A signature AFCM event is a deserted tropical island beach concert and Sunferries were pivotal in managing ferry charter, knowing the tides and access to uninhabited beaches, and ordering up whales on cue for interstate visitors to delight in. We never did decide whether creative or production got credit for that. In 2011 Sunferries was acquired by SeaLink, a South Australian company and one of Australia’s most dynamic tourism and transport and travel operators and without missing a beat AFCM were able to stay on in the ferry terminal which was now leased by SeaLink.

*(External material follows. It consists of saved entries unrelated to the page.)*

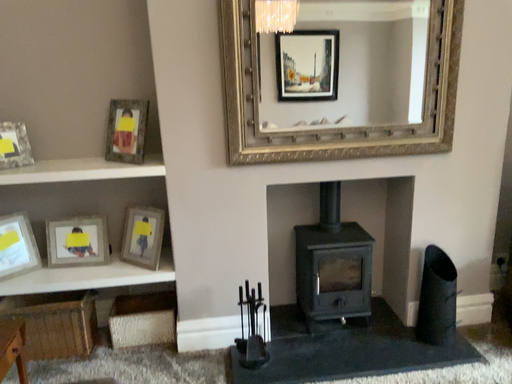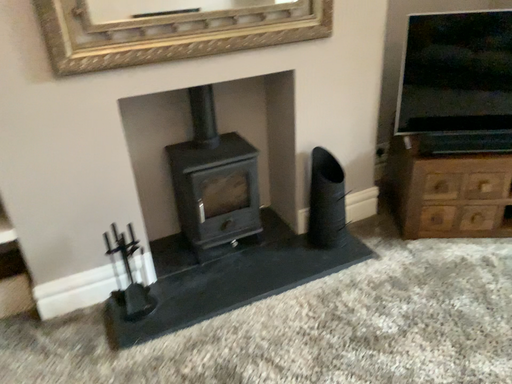 Question: How did the camera likely rotate when shooting the video?

Choices:
 (A) rotated upward
 (B) rotated downward

Answer: (B) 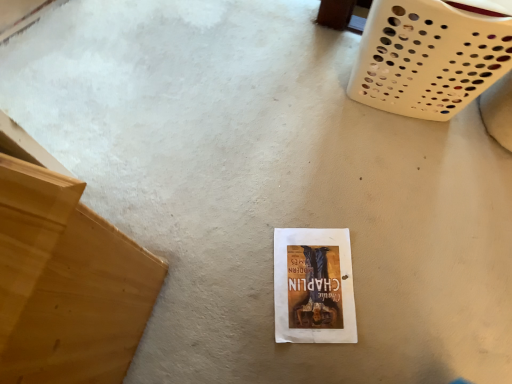 Question: From the image's perspective, is white plastic basket at upper right positioned above or below white paper at center?

Choices:
 (A) above
 (B) below

Answer: (A)

Question: Based on their positions, is white plastic basket at upper right located to the left or right of white paper at center?

Choices:
 (A) left
 (B) right

Answer: (B)

Question: Based on their relative distances, which object is farther from the white paper at center?

Choices:
 (A) white plastic basket at upper right
 (B) light brown wood at left

Answer: (A)

Question: Which object is the closest to the white plastic basket at upper right?

Choices:
 (A) white paper at center
 (B) light brown wood at left

Answer: (A)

If they were a bit bemused over this inherited partnership with a chamber music festival in tropical North Queensland to start with they were quickly won over. They recognised a high quality event and appreciated the national and international recognition that the AFCM enjoys – it’s a cliché but it is really a unique, a high calibre chamber music festival in a tropical setting, an exotic flourish in North Queensland. In 2013, around about the same time SeaLink was moving in, the AFCM was recognised by Events Queensland as a major event. The subsequent merger between Tourism Queensland and Events Queensland was beneficial as we were suddenly talking the same language ie tourism + festival event = cultural tourism!
SeaLink General Manager Paul Victory has provided us with much appreciated advice. Paul introduced us to the Australian Holiday Centre (AHC) in Sydney when we were looking for a one stop concert ticket and travel package operator. We discussed the packages with several operators but SeaLink and the AHC covered all bases ie flights, accommodation and concert tickets all with a single call. We were delighted to be able to extend our collaboration – the bohemians were becoming even more business savvy and shipshape.

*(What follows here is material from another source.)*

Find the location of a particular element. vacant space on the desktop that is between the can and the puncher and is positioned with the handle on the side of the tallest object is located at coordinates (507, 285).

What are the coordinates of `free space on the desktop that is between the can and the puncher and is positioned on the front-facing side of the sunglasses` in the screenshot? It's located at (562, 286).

We sorted allocations for concert tickets providing great seats so that the packages were good value, secured a good range of hotel partners and provided training for AHC and Townsville SeaLink staff selling AFCM packages. The packages had been designed to encourage travel on either side of the chosen concert days, say a day on Magnetic Island or exploring Charters Towers or other activities in North Queensland. This year we have added AHC’s Adelaide office to the mix and, with Tourism and Event Queensland’s ’s help, New Zealand House of Travel in Auckland have started selling AFCM packages.

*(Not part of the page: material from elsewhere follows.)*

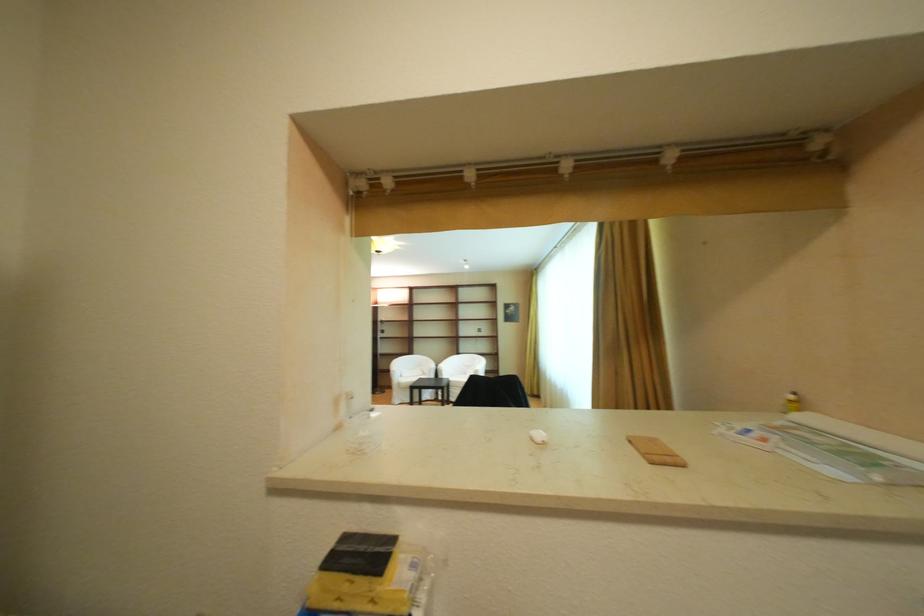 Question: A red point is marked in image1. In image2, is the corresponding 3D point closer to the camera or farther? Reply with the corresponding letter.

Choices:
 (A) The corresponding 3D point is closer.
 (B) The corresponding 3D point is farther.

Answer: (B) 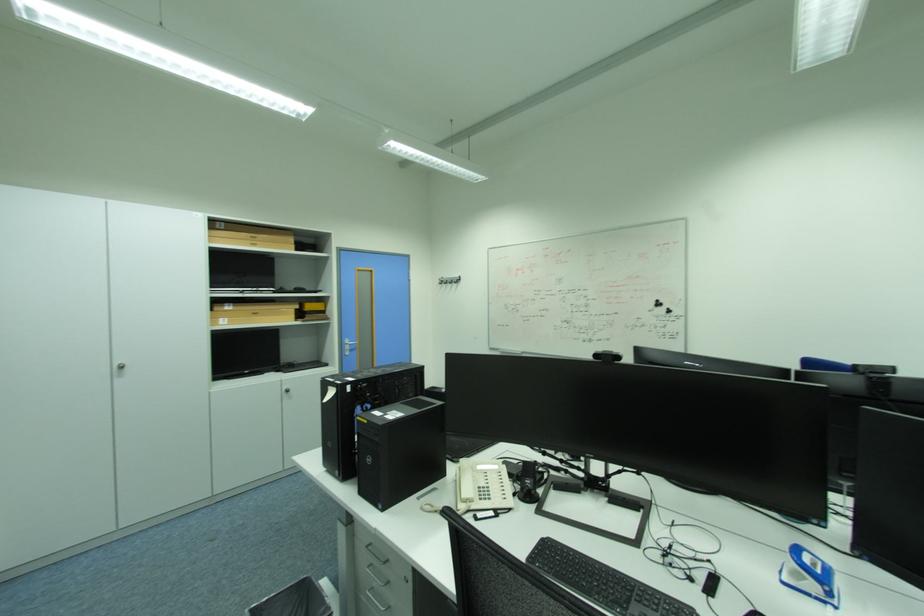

With the Townsville SeaLink team in the same premises we were able to work through the logistics of setting up the packages in their ticketing system and then fine tuning any issues as they arose – things like making sure allocated seats were checked off on a central record, quickly responding to ‘add ons’ when people wanted to add other AFCM events to their package.
Our partnerships and sharing our working space with SeaLink is a big advantage, we have quick and easy access to each other and without pushing it you learn about each other’s challenges and successes. Oh! and there’s a great view over the Coral Sea and Magnetic Island! I’ll end with a good story that is not only an example of a cultural tourist but demonstrates relationships at all levels of the arts experience are important. Mr W bought a package last year via the online tourism booking site AHC for his first AFCM. We took care of him by organising airport pick-up, introductions etc while he was here .He is now taking care of us– he is returning this year as a ticket purchaser, donor and artist supporter. Go team!
Sue joined the Festival in February 2011. Born in Dublin and raised in Adelaide she worked as a professional musician for many years, principally in Adelaide and in France. In 1988 she made the move to arts administration and worked for ten years as Artists’ Department Manager for Opera Australia. In 1999 she returned to Europe where she edited publications and managed the press office for Wexford Festival Opera in Ireland for three years finally settling again in Bologna in Italy where she set up Canvas Management, a successful international agency managing a list of directors and designers working in theatre and opera. In 2007 she returned to Sydney and in 2009 took up the position of General Manager of Pacific Opera. Returning to chamber music and AFCM’s unique combination of setting and programming lured her to the tropics.